A lot of recent violence, including policemen entering a library not to read but to be policemen, carries religion in its tightly closed fist.
For representational purposes (Photo | AP)
For representational purposes (Photo | AP)

A lot of recent violence, including policemen entering a library not to read but to be policemen, carries religion in its tightly closed fist. It is as if Creation itself dates back to multiple gods who don’t see eye to eye, exhorting followers to divide and pray, pray and divide. Enough differences exist between man and fellow-man—gender, caste, economic, educational, colour—for all of humanity to co-exist peacefully. These separations are then sealed in fundamentalism, mass-producing a full-blown but delusional brand of superiority.

But somewhere between being a believer and an atheist is the choice to be human, just human, only human, solely human. Humanism has much to recommend it, not least that humanity must not be wiped off the face of earth because of plain stupidity. When we kneel down or sit on the floor or walk-in circles to pray, it is not who we pray to or how that marks our religion but the fact that all of us are praying; prayer only points out our helplessness, our very human plights, and a search for means, any means, to work our way out of our problems and predicaments. It is an equalising act, not a separatist one. Everyone puts their palms together in times of trouble and tragedy. That’s the first basic step.

Prayer provides inner solace, maintains internal strength and serenity. Never is it intended as a weapon. Prayer by its very definition is a positive charge. Most of us are who we are by birth. It is a purely accidental event, however much we’d like to sprinkle celestial glitter on it. Some choose, after studying theology in academic passion or in later discontent or pursuant to pedestrian miracles in their personal life, another religion as adults. 

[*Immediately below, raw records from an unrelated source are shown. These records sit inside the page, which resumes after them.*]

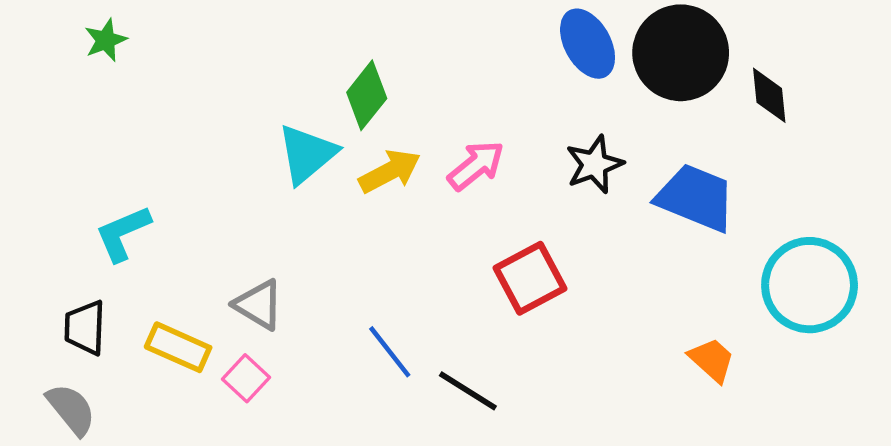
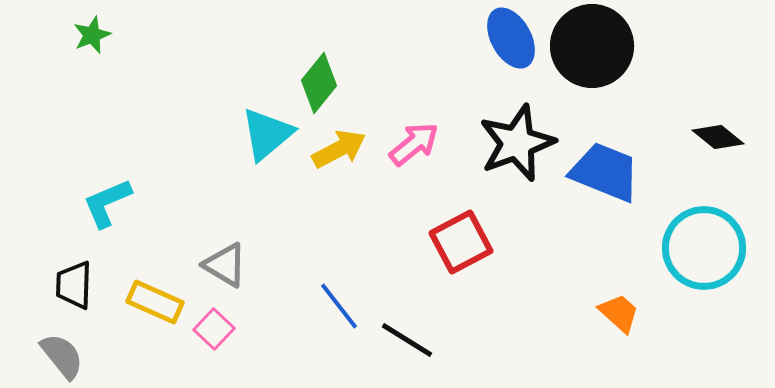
black diamond: (769, 95) -> (718, 137), moved, turned -45
black star: (594, 164) -> (517, 143), size x1.5

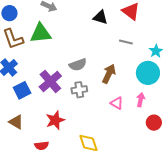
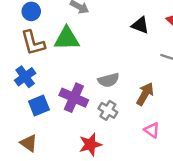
purple cross: (50, 81) -> (74, 98), turned -30
gray cross: (79, 90) -> (108, 110), turned 35
red star: (55, 120) -> (90, 144), moved

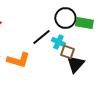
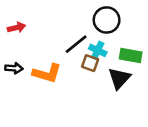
green rectangle: (84, 23) -> (131, 55), moved
brown square: (67, 52) -> (90, 63), moved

Sister Jesme and Sister Lucy Kalappura have rattled the church’s chains by mentioning atrocities committed against them as women. Thus dividing Christians in Kerala into two opposite camps in their own drawing rooms. So reluctant is the laity to forsake their pews that they’d rather disbelieve the nuns than the men who are priests. Yet, when they set aside their rosary and put their heads down to sleep, a niggling doubt must gnaw at their soul. Divinity is not in the altar, it is in the devotee.

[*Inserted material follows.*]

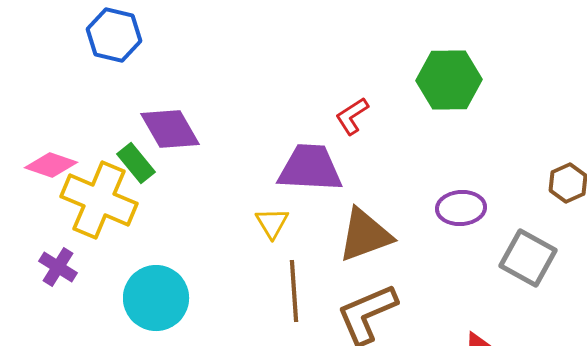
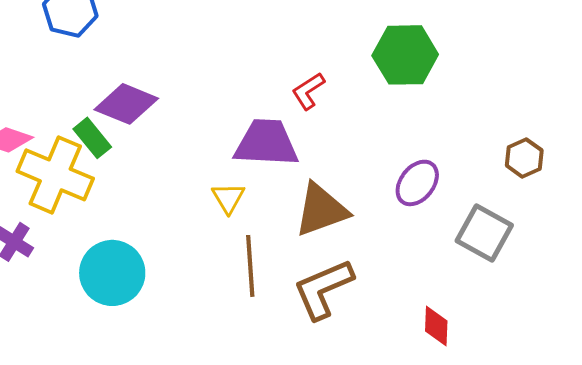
purple diamond: (170, 129) -> (126, 104), turned -38
purple ellipse: (461, 208) -> (417, 183), turned -48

In the name of family deities, families go to war with each other. Rituals and retreats and novenas and pilgrimages can be used as masks to abscond from responsibilities or relationships of daily life. It is always disturbing to be privy to the goodness of a person when that goodness is dependent on religious fervour; it’s good for goodness sake that is believable, dependable, lasting. Charity, in the name of any god, is fine by those who receive alms. Who care nothing about the etymology or origin of the religion of the givers as long as they give.

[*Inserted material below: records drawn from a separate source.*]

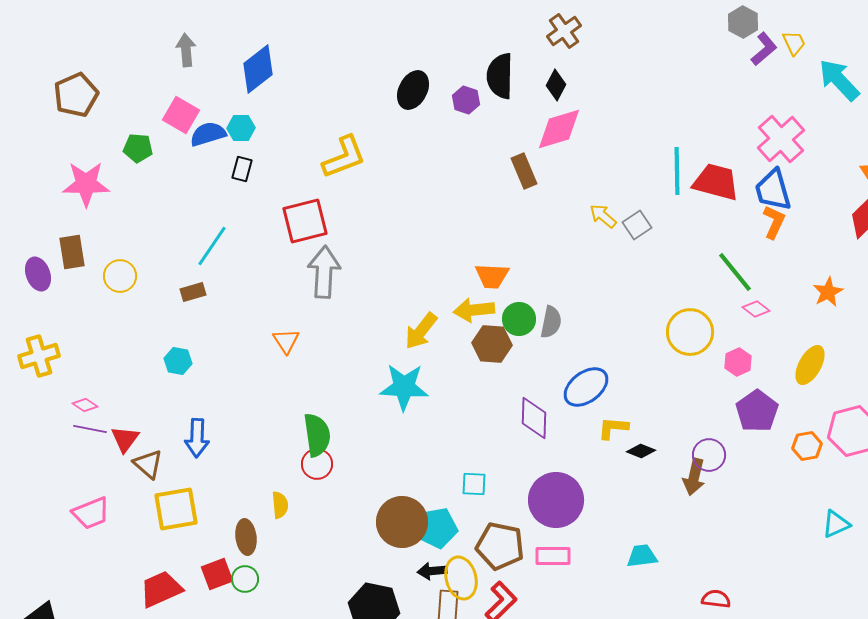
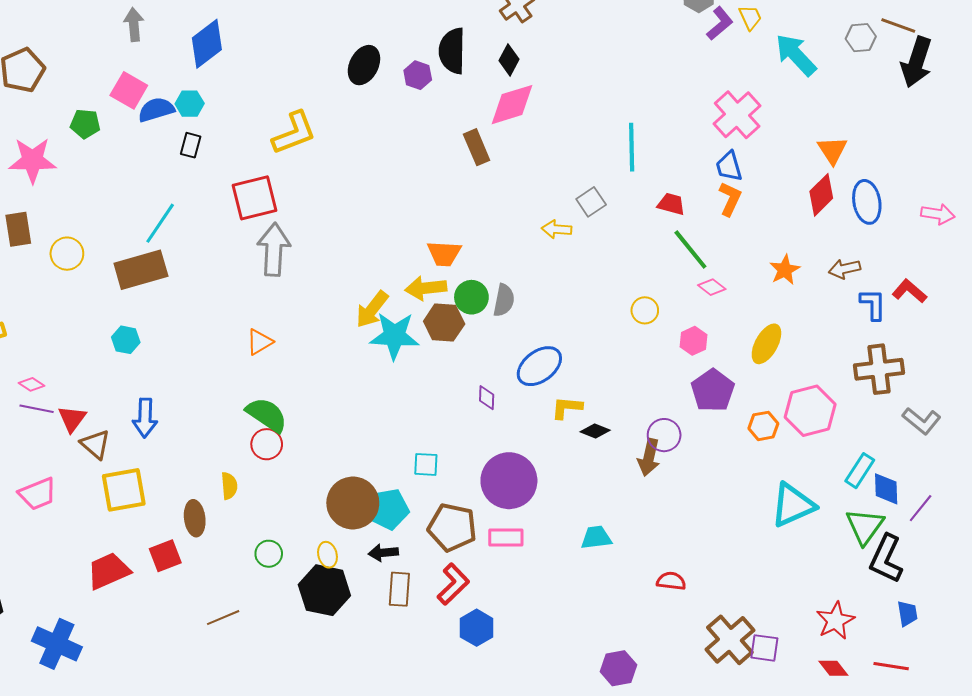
red trapezoid: (716, 182) -> (671, 204), moved, size x0.6
blue trapezoid: (773, 190) -> (729, 166), size x0.7
yellow arrow: (603, 216) -> (557, 229), moved, turned -36
brown rectangle: (193, 292) -> (141, 270), size x2.0
yellow circle: (690, 332) -> (645, 310), size x0.6
orange triangle: (286, 341) -> (260, 342), moved, turned 32
cyan star: (404, 387) -> (394, 336), moved
purple diamond: (534, 418) -> (487, 398), size x0.6
green semicircle: (317, 435) -> (267, 415), turned -48
cyan triangle: (836, 524) -> (793, 505), size x1.6
yellow ellipse: (461, 578) -> (327, 555), moved, size x0.6
green circle: (245, 579) -> (269, 554), moved

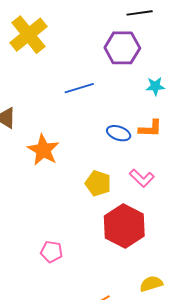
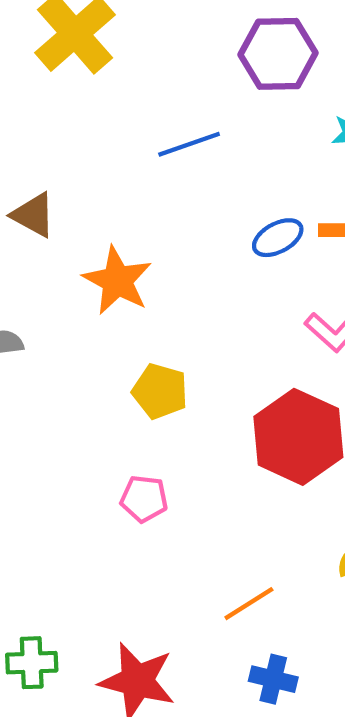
blue ellipse: (119, 133) -> (278, 238), turned -45
yellow pentagon: (98, 183) -> (160, 391), moved

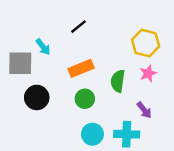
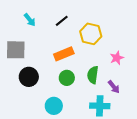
yellow hexagon: (146, 43) -> (91, 34), moved
cyan arrow: (43, 47) -> (30, 20), moved
green semicircle: (118, 81) -> (93, 75), moved
cyan circle: (92, 134) -> (54, 106), moved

My faith should have faith in the non-divisive, unifying aspects of all faiths, to transcend the ‘my’ in my faith. Us against them is not just about going with the flow but it’s also heading for whirlpools. It is one’s spirit that has to make sense of external and ephemeral differences. The language of future mythology must not describe incoherent enmity as ‘Modi-ites and Muslims’—the way we mention Pandavas and Kauravas today.